I've been reading a lot about inquiry learning lately, and the power of letting learners discover knowledge for themselves. This is true for learners of all ages - people from age 2 to 92 tend to remember and understand more deeply that which they had a hand in creating. A first grader who “discovers” that even numbers can be modeled by creating two matching columns of blocks to model a number will have a much deeper understanding than the child who memorizes, “2, 4, 6, 8…” The middle schooler who starts an interest-bearing savings account and the 35-year old who rebuilds his truck engine both learn life skills at a much deeper level than by simply reading a book about these events.
The key to inquiry, however, is struggle, and that something that's very hard for us teachers to allow. Letting a child struggle to accomplish something that we could help them solve with one or two well-placed comments requires patience and trust that eventually the student will master the task. It comes from a misunderstanding of where the learning is occurring - we tend to think the learning happens at the very end, when the math problem is solved, the engine is put back together or the savings account results in a longed-for purchase. But in reality, learning occurred during the period leading up to the final event. Without the struggle beforehand, facts are merely memorized and soon forgotten. No lesson is learned.

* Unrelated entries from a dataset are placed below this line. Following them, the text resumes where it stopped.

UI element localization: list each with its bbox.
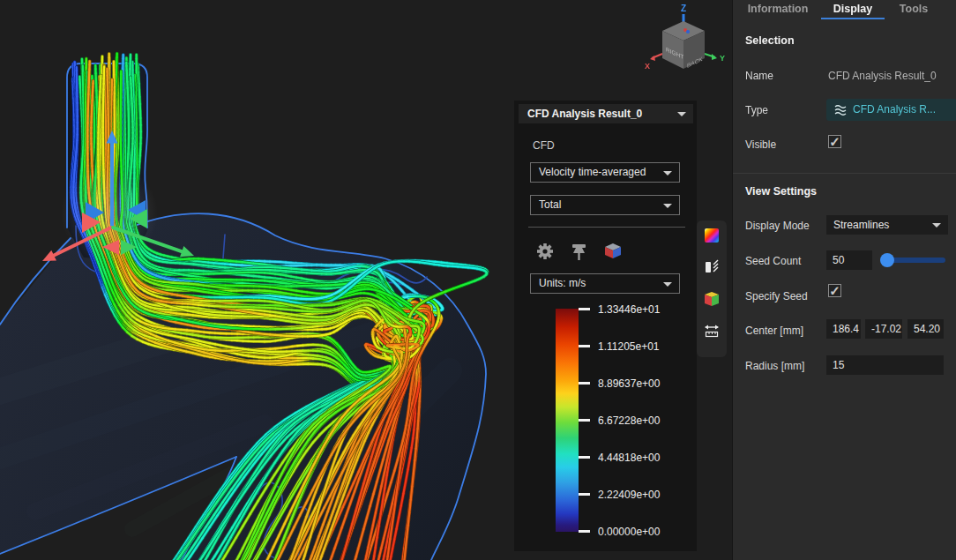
group-label: CFD	[533, 139, 555, 152]
visible-checkbox[interactable]: ✓	[828, 135, 841, 148]
y-axis-arrow	[712, 54, 717, 60]
y-axis-label: Y	[720, 54, 725, 63]
colorbar-tick-label: 4.44818e+00	[598, 452, 660, 464]
colorbar-tick-label: 1.11205e+01	[598, 340, 660, 353]
tab-information[interactable]: Information	[740, 0, 816, 19]
chevron-down-icon	[932, 223, 941, 228]
visible-label: Visible	[745, 138, 776, 151]
display-mode-label: Display Mode	[745, 220, 810, 232]
x-axis-arrow	[650, 56, 655, 61]
type-button[interactable]: CFD Analysis R...	[826, 99, 956, 121]
specify-seed-checkbox[interactable]: ✓	[828, 284, 841, 297]
colorbar-tick	[579, 345, 590, 347]
z-axis-label: Z	[681, 4, 686, 13]
field-selector[interactable]: Velocity time-averaged	[530, 162, 680, 183]
properties-panel: Information Display Tools Selection Name…	[732, 0, 956, 560]
cfd-overlay-panel: CFD Analysis Result_0 CFD Velocity time-…	[514, 101, 697, 551]
colorbar	[556, 309, 579, 532]
settings-icon[interactable]	[537, 243, 553, 259]
colorbar-tick	[579, 308, 590, 310]
colorbar-tick-label: 2.22409e+00	[598, 489, 660, 501]
component-selector[interactable]: Total	[530, 195, 680, 215]
pin-icon[interactable]	[572, 244, 586, 260]
name-value: CFD Analysis Result_0	[828, 70, 937, 82]
measure-icon[interactable]	[704, 323, 720, 339]
divider	[733, 173, 956, 174]
result-selector-value: CFD Analysis Result_0	[527, 108, 642, 120]
divider	[528, 227, 685, 228]
name-label: Name	[745, 70, 773, 82]
chevron-down-icon	[677, 112, 686, 116]
colorbar-tick	[579, 419, 590, 422]
units-selector-value: Units: m/s	[539, 277, 586, 289]
tab-bar: Information Display Tools	[733, 0, 956, 19]
clip-plane-icon[interactable]	[704, 259, 720, 275]
center-x-field[interactable]: 186.4	[826, 319, 861, 339]
colorbar-tick	[579, 530, 590, 533]
orientation-cube-icon[interactable]	[704, 291, 720, 307]
radius-label: Radius [mm]	[745, 360, 804, 372]
view-settings-section-title: View Settings	[745, 185, 817, 198]
viewport-toolbar	[697, 220, 727, 357]
colorbar-tick-label: 1.33446e+01	[598, 303, 660, 316]
radius-field[interactable]: 15	[826, 355, 944, 375]
tab-tools[interactable]: Tools	[892, 0, 936, 19]
overlay-icon-row	[535, 240, 641, 263]
result-selector[interactable]: CFD Analysis Result_0	[519, 104, 693, 123]
seed-count-field[interactable]: 50	[826, 250, 872, 270]
active-tab-indicator	[821, 18, 885, 19]
chevron-down-icon	[663, 171, 672, 175]
center-y-field[interactable]: -17.02	[865, 319, 902, 339]
colorbar-tick-label: 0.00000e+00	[598, 526, 660, 538]
seed-count-slider[interactable]	[880, 258, 945, 263]
cube-origin-marker2	[686, 30, 690, 34]
colorbar-tick	[579, 493, 590, 496]
type-label: Type	[745, 104, 768, 116]
display-mode-dropdown[interactable]: Streamlines	[826, 215, 948, 235]
type-value: CFD Analysis R...	[853, 99, 936, 121]
chevron-down-icon	[663, 204, 672, 208]
slider-handle[interactable]	[880, 253, 894, 267]
component-selector-value: Total	[539, 198, 561, 211]
tab-display[interactable]: Display	[821, 0, 885, 19]
app-window: Z X Y RIGHT BACK CFD Analysis Result_0 C…	[0, 0, 956, 560]
x-axis-label: X	[645, 62, 650, 71]
specify-seed-label: Specify Seed	[745, 290, 808, 302]
navigation-cube[interactable]: Z X Y RIGHT BACK	[642, 0, 730, 88]
center-z-field[interactable]: 54.20	[907, 319, 944, 339]
field-selector-value: Velocity time-averaged	[539, 166, 646, 178]
clip-cube-icon[interactable]	[605, 243, 621, 258]
colorbar-tick-label: 8.89637e+00	[598, 377, 660, 390]
display-mode-value: Streamlines	[833, 219, 889, 231]
colorbar-tick	[579, 456, 590, 459]
seed-count-label: Seed Count	[745, 255, 801, 267]
colorbar-tick	[579, 382, 590, 385]
cfd-layers-icon	[833, 102, 848, 118]
colorbar-labels: 1.33446e+011.11205e+018.89637e+006.67228…	[579, 303, 693, 533]
units-selector[interactable]: Units: m/s	[530, 273, 680, 294]
selection-section-title: Selection	[745, 34, 795, 47]
center-label: Center [mm]	[745, 325, 803, 337]
colormap-icon[interactable]	[704, 228, 720, 243]
colorbar-tick-label: 6.67228e+00	[598, 414, 660, 427]
chevron-down-icon	[663, 282, 672, 287]
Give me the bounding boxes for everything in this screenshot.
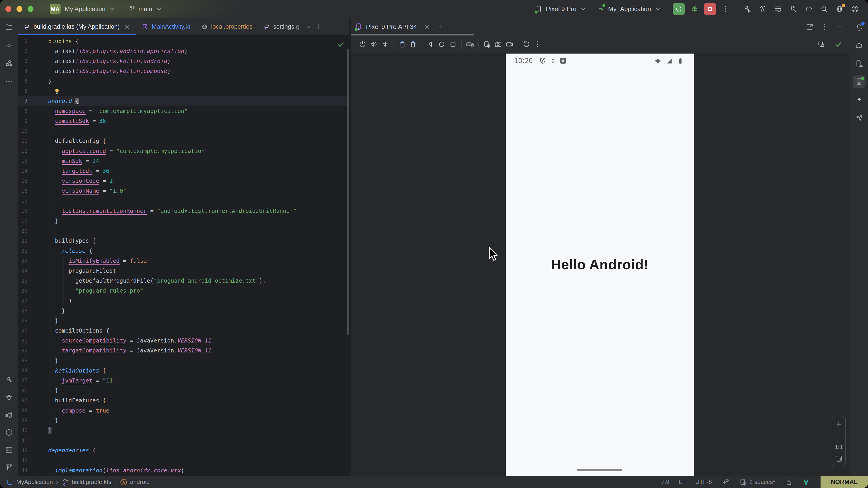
tool-gradle[interactable] xyxy=(853,39,866,52)
minimize-window-button[interactable] xyxy=(17,6,22,12)
ideavim-widget[interactable] xyxy=(802,479,810,486)
profile-button[interactable] xyxy=(850,4,860,14)
device-tab[interactable]: Pixel 9 Pro API 34 xyxy=(355,23,431,31)
close-window-button[interactable] xyxy=(5,6,11,12)
apply-changes-button[interactable] xyxy=(758,4,768,14)
tool-gemini[interactable] xyxy=(3,391,16,404)
code-line[interactable]: 23 isMinifyEnabled = false xyxy=(18,256,349,266)
tool-project-folder[interactable] xyxy=(3,21,16,33)
device-settings-button[interactable] xyxy=(481,39,493,50)
zoom-fit-button[interactable] xyxy=(835,455,842,462)
code-line[interactable]: 25 getDefaultProguardFile("proguard-andr… xyxy=(18,276,349,286)
code-line[interactable]: 28 } xyxy=(18,306,349,316)
tool-gemini-sparkle[interactable] xyxy=(853,94,866,106)
reset-button[interactable] xyxy=(521,39,532,50)
breadcrumb-element[interactable]: android xyxy=(120,478,150,486)
zoom-out-button[interactable]: − xyxy=(835,432,842,439)
rotate-left-button[interactable] xyxy=(397,39,408,50)
volume-up-button[interactable] xyxy=(368,39,379,50)
tool-more-windows[interactable] xyxy=(3,75,16,88)
tool-problems[interactable] xyxy=(3,426,16,439)
project-selector[interactable]: My Application xyxy=(65,5,116,13)
code-line[interactable]: 1plugins { xyxy=(18,36,349,46)
attach-debugger-button[interactable] xyxy=(788,4,798,14)
code-line[interactable]: 33 } xyxy=(18,356,349,365)
code-line[interactable]: 39 } xyxy=(18,416,349,425)
tool-notifications[interactable] xyxy=(853,21,866,34)
tool-resource-manager[interactable] xyxy=(3,57,16,70)
code-line[interactable]: 14 targetSdk = 36 xyxy=(18,166,349,176)
emulator-more-button[interactable] xyxy=(532,39,544,50)
breadcrumb-file[interactable]: build.gradle.kts xyxy=(61,478,111,486)
branch-selector[interactable]: main xyxy=(129,5,163,13)
code-line[interactable]: 3 alias(libs.plugins.kotlin.android) xyxy=(18,56,349,66)
code-line[interactable]: 27 ) xyxy=(18,296,349,306)
code-line[interactable]: 24 proguardFiles( xyxy=(18,266,349,275)
code-line[interactable]: 31 sourceCompatibility = JavaVersion.VER… xyxy=(18,336,349,346)
zoom-window-button[interactable] xyxy=(28,6,33,12)
vim-mode-badge[interactable]: NORMAL xyxy=(820,476,868,488)
code-line[interactable]: 8 namespace = "com.example.myapplication… xyxy=(18,106,349,116)
device-selector[interactable]: Pixel 9 Pro xyxy=(534,4,587,14)
intention-bulb-icon[interactable] xyxy=(54,88,60,94)
emulator-screen[interactable]: 10:20 Hello Android! xyxy=(506,54,694,476)
tab-list-chevron-button[interactable] xyxy=(304,22,313,31)
hardware-input-button[interactable] xyxy=(464,39,475,50)
tool-version-control[interactable] xyxy=(3,461,16,474)
code-line[interactable]: 7android { xyxy=(18,96,349,106)
android-home-button[interactable] xyxy=(436,39,447,50)
code-line[interactable]: 38 compose = true xyxy=(18,405,349,416)
code-line[interactable]: 36 } xyxy=(18,386,349,396)
stop-button[interactable] xyxy=(704,3,716,15)
code-line[interactable]: 37 buildFeatures { xyxy=(18,396,349,405)
code-line[interactable]: 44 implementation(libs.androidx.core.ktx… xyxy=(18,465,349,475)
code-line[interactable]: 26 "proguard-rules.pro" xyxy=(18,286,349,296)
code-line[interactable]: 30 compileOptions { xyxy=(18,326,349,335)
line-separator-widget[interactable]: LF xyxy=(679,479,686,486)
hide-panel-icon[interactable] xyxy=(835,23,844,31)
debug-button[interactable] xyxy=(689,4,700,14)
apply-code-changes-button[interactable] xyxy=(773,4,783,14)
code-line[interactable]: 18 testInstrumentationRunner = "androidx… xyxy=(18,206,349,216)
tool-running-devices[interactable] xyxy=(853,75,866,88)
code-editor[interactable]: 1plugins {2 alias(libs.plugins.android.a… xyxy=(18,35,349,476)
panel-options-icon[interactable] xyxy=(820,23,829,31)
android-back-button[interactable] xyxy=(425,39,436,50)
tool-travel-plane[interactable] xyxy=(853,111,866,124)
open-in-new-window-icon[interactable] xyxy=(806,23,814,31)
rotate-right-button[interactable] xyxy=(408,39,419,50)
close-icon[interactable] xyxy=(423,23,431,31)
tab-build-gradle[interactable]: build.gradle.kts (My Application) xyxy=(18,18,136,35)
code-line[interactable]: 13 minSdk = 24 xyxy=(18,156,349,166)
tab-mainactivity[interactable]: MainActivity.kt xyxy=(136,18,196,35)
run-configuration-selector[interactable]: My_Application xyxy=(596,4,662,14)
tab-local-properties[interactable]: local.properties xyxy=(196,18,258,35)
caret-position-widget[interactable]: 7:9 xyxy=(661,479,669,486)
code-line[interactable]: 12 applicationId = "com.example.myapplic… xyxy=(18,146,349,156)
screen-record-button[interactable] xyxy=(504,39,515,50)
code-line[interactable]: 35 jvmTarget = "11" xyxy=(18,376,349,385)
indent-widget[interactable]: 2 spaces* xyxy=(739,478,775,486)
rerun-button[interactable] xyxy=(673,3,685,15)
ui-check-button[interactable] xyxy=(816,39,827,50)
code-line[interactable]: 20 xyxy=(18,226,349,236)
editor-scrollbar[interactable] xyxy=(347,49,349,335)
tool-device-manager[interactable] xyxy=(853,57,866,70)
read-write-lock-widget[interactable] xyxy=(785,478,793,486)
code-line[interactable]: 29 } xyxy=(18,316,349,326)
code-line[interactable]: 9 compileSdk = 36 xyxy=(18,116,349,126)
zoom-in-button[interactable]: + xyxy=(835,421,842,428)
code-line[interactable]: 2 alias(libs.plugins.android.application… xyxy=(18,46,349,56)
code-line[interactable]: 10 xyxy=(18,126,349,136)
code-line[interactable]: 32 targetCompatibility = JavaVersion.VER… xyxy=(18,346,349,356)
ai-assistant-disabled-widget[interactable] xyxy=(721,478,730,486)
tab-settings-gradle[interactable]: settings.g xyxy=(258,18,302,35)
code-line[interactable]: 5} xyxy=(18,76,349,86)
code-line[interactable]: 17 xyxy=(18,196,349,206)
breadcrumb-module[interactable]: MyApplication xyxy=(6,478,53,486)
more-run-options-button[interactable] xyxy=(721,4,731,14)
code-line[interactable]: 43 xyxy=(18,455,349,465)
code-line[interactable]: 4 alias(libs.plugins.kotlin.compose) xyxy=(18,66,349,76)
code-line[interactable]: 19 } xyxy=(18,216,349,226)
code-line[interactable]: 6 xyxy=(18,86,349,96)
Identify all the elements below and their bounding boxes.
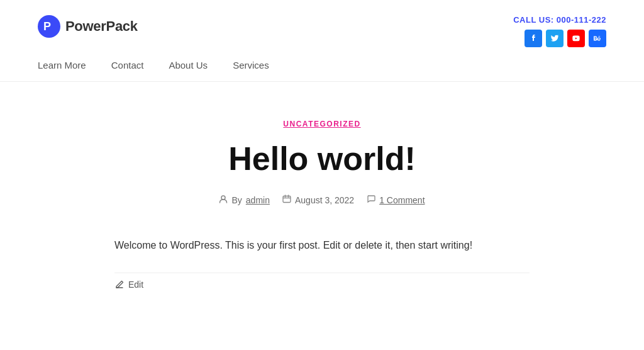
edit-label: Edit — [128, 279, 143, 290]
post-comments-meta: 1 Comment — [367, 195, 425, 205]
nav-link-about-us[interactable]: About Us — [169, 60, 208, 71]
social-icons-group — [525, 30, 606, 47]
nav-item-services[interactable]: Services — [233, 60, 269, 71]
post-comments[interactable]: 1 Comment — [379, 195, 425, 205]
svg-text:P: P — [43, 20, 51, 33]
content-divider — [114, 273, 530, 273]
comment-icon — [367, 195, 375, 205]
nav-link-learn-more[interactable]: Learn More — [38, 60, 86, 71]
youtube-icon[interactable] — [567, 30, 585, 47]
call-us-text: CALL US: 000-111-222 — [513, 15, 606, 25]
nav-link-services[interactable]: Services — [233, 60, 269, 71]
header-right: CALL US: 000-111-222 — [513, 15, 606, 47]
behance-icon[interactable] — [589, 30, 606, 47]
edit-link[interactable]: Edit — [114, 279, 530, 290]
post-title: Hello world! — [114, 141, 530, 177]
svg-point-2 — [221, 196, 225, 200]
post-body: Welcome to WordPress. This is your first… — [114, 237, 530, 254]
post-author-meta: By admin — [219, 195, 269, 205]
nav-link-contact[interactable]: Contact — [111, 60, 144, 71]
author-prefix: By — [231, 195, 242, 205]
post-date-meta: August 3, 2022 — [282, 195, 354, 205]
svg-rect-3 — [283, 196, 291, 203]
nav-item-contact[interactable]: Contact — [111, 60, 144, 71]
post-meta: By admin August 3, 2022 1 Comment — [114, 195, 530, 205]
header: P PowerPack CALL US: 000-111-222 — [0, 0, 644, 47]
post-date: August 3, 2022 — [295, 195, 354, 205]
nav-item-about-us[interactable]: About Us — [169, 60, 208, 71]
main-content: UNCATEGORIZED Hello world! By admin Augu… — [102, 82, 542, 315]
calendar-icon — [282, 195, 291, 205]
author-icon — [219, 195, 228, 205]
post-category[interactable]: UNCATEGORIZED — [114, 120, 530, 128]
main-navigation: Learn More Contact About Us Services — [0, 47, 644, 82]
powerpack-logo-icon: P — [38, 15, 60, 38]
twitter-icon[interactable] — [546, 30, 564, 47]
nav-item-learn-more[interactable]: Learn More — [38, 60, 86, 71]
logo[interactable]: P PowerPack — [38, 15, 138, 38]
edit-icon — [114, 279, 125, 290]
author-name[interactable]: admin — [246, 195, 270, 205]
logo-text: PowerPack — [65, 18, 138, 35]
facebook-icon[interactable] — [525, 30, 542, 47]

I'm reminded of a first grade teacher I knew many years ago while I was a reading specialist. I worked with several students from her class, and they would sometimes say, “Don't give me the fish!” while reading a text. When I asked the teacher to explain this, she told me that every year she would very dramatically act out the proverb “Give a man a fish and he'll eat for a day - teach a man to fish and you'll feed him for a lifetime.” She created a story from it, complete with a poor, bedraggled man becoming rich from all the fish he'd learned to catch.
She then connected it to the culture they were creating in their classroom - they promised each other that they would never “Give each other a fish” but instead would find ways to teach each other along the way. She told me the parents had been especially guilty of “giving fish” by providing the hard words during nightly reading, but the students soon put an end to that by teaching the parents to prompt them with strategies.
I've never forgotten that teacher's important lesson to her first graders. I unabashedly stole it to use in my classroom for years afterwards. Those kids knew the power in the struggle. They knew that being given a difficult word or told a math answer took away their right to learn for themselves. Allowing our students to struggle isn't easy, but it's the best way to ensure they truly learn.